Сидела еще со мной Катя Измайлович. Мне тяжело о ней говорить, она погибла при покушении на Чухнина. В №6 «Знамя труда» от 30.11.1907 года есть статья, посвященная памяти Екатерины Измайлович. Покушение на убийство на Чухнина было совершено в начале февраля 1906 года, а известно стало об этом в партии только к концу года. Я слыхала от общих друзей, что после декабрьской забастовки, когда в Минске был еврейский погром, Катя ходила по улицам в отчаянии и стыде оттого, что она русская, а русские бьют евреев. Двадцатого января 1906 года она бежала из Минской тюрьмы и через несколько недель она погибла в Севастополе. Пошла одна на одного. Солдаты дали в нее залп, когда она лежала раненая под письменным столом Чухнина.

Это была настоящая террористка. За точную передачу версии ее гибели не ручаюсь, я передаю со слов севастопольского матроса-боевика. Но она действительно погибла во время покушения на Чухнина. Савинков о ней писал приблизительно то же самое. Она была очень хороший товарищ и всегда всех перекликала, когда выйдет в сад или ложилась спать. Я впоследствии познакомилась с ее семьей. Другая ее сестра Саня Измайлович участвовала в покушении. Получила каторгу. Последние годы, т.е. теперь, она сберегала Спиридонову и на нее обрушивалась и тяжесть положения больной Спиридоновой и тяжесть большевистского застенка. Воспоминания Измайлович напечатаны влево с.-р. сборнике «Кремль за решеткой», ее записки говорят о большой душе ее, как женщины-революционерки. В семье Измайлович были еще две сестры. Обе они поддерживали отца, старого заслуженного генерала, в его горе. Дом их раньше был самым культурным и революционным гнездом в Минске. Они жили также в Ташкенте и Симферополе и в Киеве, оставляя о себе всюду лучшие отзывы. Много горя узнала семья, потеряв двух сестер – одну на каторге, другую - расстрелянную.

Сестры всю жизнь помогали заключенным, собирали деньги и даже лично мне оказали услугу: собрали нужную сумму денег и будто мои родные внесли залогом в тюрьму, чтобы меня выпустили из Симферопольской тюрьмы в 1907 году. Они действовали через Екатерину Дмитриевну Грузинову по мужу Веденятину.

***
Я отклонилась нечаянно в сторону от Предварилки. Теперь о ней. Лица, мною названные и еще 3-4 с-рки это, кажется, было главное ядро, которое группировалось около М.Ф. Селюк, пока не была арестована боевая летучка по делу покушения на Трепова на Морской улице, выданная Азефом в 1905 году. Арест произошел между 10-15 мая. В «Р.Р.» №67 сказано, что арестованы Моисеенко и Леонтьева, у последней найдены приспособления для бомбы, … и только. Они были из этой компании.

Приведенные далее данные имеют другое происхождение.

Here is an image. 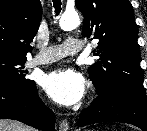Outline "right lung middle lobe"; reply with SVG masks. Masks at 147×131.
Returning a JSON list of instances; mask_svg holds the SVG:
<instances>
[{
  "label": "right lung middle lobe",
  "mask_w": 147,
  "mask_h": 131,
  "mask_svg": "<svg viewBox=\"0 0 147 131\" xmlns=\"http://www.w3.org/2000/svg\"><path fill=\"white\" fill-rule=\"evenodd\" d=\"M27 59L0 57V85L19 86L27 85L32 80L27 79L24 63Z\"/></svg>",
  "instance_id": "dd1d6c3e"
}]
</instances>
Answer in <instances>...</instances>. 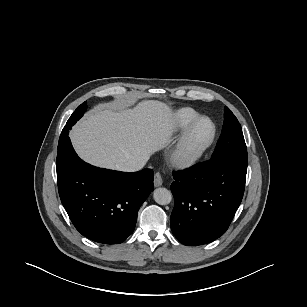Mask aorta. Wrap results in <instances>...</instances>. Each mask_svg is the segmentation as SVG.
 Returning <instances> with one entry per match:
<instances>
[{"label":"aorta","mask_w":307,"mask_h":307,"mask_svg":"<svg viewBox=\"0 0 307 307\" xmlns=\"http://www.w3.org/2000/svg\"><path fill=\"white\" fill-rule=\"evenodd\" d=\"M153 198L159 205H167L172 200V194L166 188H157L153 192Z\"/></svg>","instance_id":"1"}]
</instances>
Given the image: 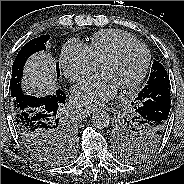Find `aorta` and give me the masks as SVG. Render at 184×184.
I'll return each mask as SVG.
<instances>
[{"mask_svg":"<svg viewBox=\"0 0 184 184\" xmlns=\"http://www.w3.org/2000/svg\"><path fill=\"white\" fill-rule=\"evenodd\" d=\"M110 123V115L106 111H97L92 115V124L99 129L106 128Z\"/></svg>","mask_w":184,"mask_h":184,"instance_id":"1","label":"aorta"}]
</instances>
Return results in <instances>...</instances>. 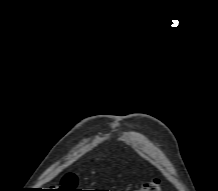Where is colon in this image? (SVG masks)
I'll list each match as a JSON object with an SVG mask.
<instances>
[{
  "label": "colon",
  "instance_id": "colon-1",
  "mask_svg": "<svg viewBox=\"0 0 218 191\" xmlns=\"http://www.w3.org/2000/svg\"><path fill=\"white\" fill-rule=\"evenodd\" d=\"M60 184L64 191H80L78 190L77 178L74 175H65L61 179ZM125 191H162V187L160 180L154 179L138 189Z\"/></svg>",
  "mask_w": 218,
  "mask_h": 191
}]
</instances>
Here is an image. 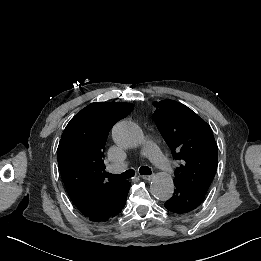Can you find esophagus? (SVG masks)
I'll list each match as a JSON object with an SVG mask.
<instances>
[{
    "instance_id": "1",
    "label": "esophagus",
    "mask_w": 261,
    "mask_h": 261,
    "mask_svg": "<svg viewBox=\"0 0 261 261\" xmlns=\"http://www.w3.org/2000/svg\"><path fill=\"white\" fill-rule=\"evenodd\" d=\"M141 178L151 181L154 178V176L153 175H142Z\"/></svg>"
}]
</instances>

Теперь я уклонюсь опять в сторону и скажу, что в начале жизни в Предварилке, я упомянула о доброй надзирательнице, которая водила нас на прогулки, ее звали Мария Николаевна; она поступила на службу в день моего прихода. Я была первая, которую она видела, как садили за решетку. Первые дни она плакала, когда оставаясь с глазу на глаз с заключенными. Мы ей по-разному давали советы: уйти – не уйти, но она как-то не решалась.

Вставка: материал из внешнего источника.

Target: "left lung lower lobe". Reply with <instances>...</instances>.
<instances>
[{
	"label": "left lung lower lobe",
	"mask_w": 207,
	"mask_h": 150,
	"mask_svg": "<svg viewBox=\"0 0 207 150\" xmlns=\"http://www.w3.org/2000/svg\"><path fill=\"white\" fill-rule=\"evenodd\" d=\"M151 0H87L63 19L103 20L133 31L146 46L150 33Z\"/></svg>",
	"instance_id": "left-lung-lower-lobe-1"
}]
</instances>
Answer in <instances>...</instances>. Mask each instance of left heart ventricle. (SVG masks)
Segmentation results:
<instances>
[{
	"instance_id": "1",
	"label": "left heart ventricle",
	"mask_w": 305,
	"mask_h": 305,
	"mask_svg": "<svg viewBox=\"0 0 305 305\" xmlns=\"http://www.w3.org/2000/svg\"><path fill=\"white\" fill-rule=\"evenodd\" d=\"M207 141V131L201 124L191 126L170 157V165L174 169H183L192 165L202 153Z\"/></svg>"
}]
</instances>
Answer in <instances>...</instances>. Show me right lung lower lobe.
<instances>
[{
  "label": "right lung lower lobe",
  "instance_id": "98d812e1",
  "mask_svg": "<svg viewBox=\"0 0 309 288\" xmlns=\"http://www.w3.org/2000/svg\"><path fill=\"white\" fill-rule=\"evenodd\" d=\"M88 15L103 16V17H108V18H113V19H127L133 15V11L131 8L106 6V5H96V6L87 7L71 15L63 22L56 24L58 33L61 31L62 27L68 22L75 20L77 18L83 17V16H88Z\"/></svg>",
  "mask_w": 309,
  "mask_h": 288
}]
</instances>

Не знаю, под влиянием ли нас или своим сердцем она решилась на следующее, остаться в тюрьме, чтобы помогать нам. Как-то вечером потихоньку она открыла волчек и сказала мне: «Я пришла Вам сказать свое решение, так как мы попали с Вами в один день, как бы в одинаковое положение – я останусь и буду вам всем помогать. Раньше я не знала, что это за служба, а теперь вижу, что это. Я буду вас охранять и делить ту муку, которую терпите вы все». Вся дрожа и плача, и обнимая меня через форточку, говорила она мне это и хотела, чтобы я поверила искренности ее решения.

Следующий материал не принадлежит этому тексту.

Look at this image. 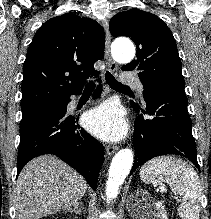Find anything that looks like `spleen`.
Wrapping results in <instances>:
<instances>
[{
	"mask_svg": "<svg viewBox=\"0 0 211 219\" xmlns=\"http://www.w3.org/2000/svg\"><path fill=\"white\" fill-rule=\"evenodd\" d=\"M140 178L147 183L156 179L168 183L175 194L183 197L178 208L179 216L182 219H199L200 180L189 164L173 156L154 158L141 167Z\"/></svg>",
	"mask_w": 211,
	"mask_h": 219,
	"instance_id": "1",
	"label": "spleen"
}]
</instances>
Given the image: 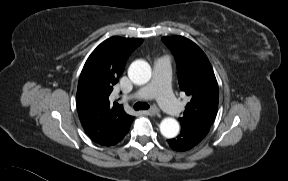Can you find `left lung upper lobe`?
<instances>
[{
	"mask_svg": "<svg viewBox=\"0 0 288 181\" xmlns=\"http://www.w3.org/2000/svg\"><path fill=\"white\" fill-rule=\"evenodd\" d=\"M178 66L180 89L191 97L179 118L181 125L209 129L218 110V84L205 53L183 36L163 37Z\"/></svg>",
	"mask_w": 288,
	"mask_h": 181,
	"instance_id": "obj_1",
	"label": "left lung upper lobe"
}]
</instances>
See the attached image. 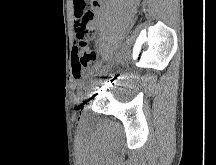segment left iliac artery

Я очень к ней потом привязалась и она мне все рассказывала и помогала всем в тюремной жизни.

После я узнала от других, что она нежно, ласково и внимательно исполняла все просьбы. Носила газеты с большим риском и ходила еще с большим риском по поручениям.

***
Раз вечером в тюрьме был стук по лестнице и хождение после поверки. Рядом кого-то посадили. Мария Николаевна, надзирательница, открыла дверь, чего никогда не делала, и сказала: «вот вам доктор дал yerona1, чтобы вы приняли в моем присутствии, непонятно почему вы не спите?!» Правда я несколько не могла уснуть. И задержав мою руку, тихо сказала: «привели новеньких, по очень серьезному делу, не позволили, чтобы они перестукивались и видели друг друга. Одну с больной рукой, седую даму отвели в больницу, другая – рядом с вами, а третья – внизу; дайте плед и маленькую подушечку, так как эта дама, около вас, тоже не молодая и ее знобит».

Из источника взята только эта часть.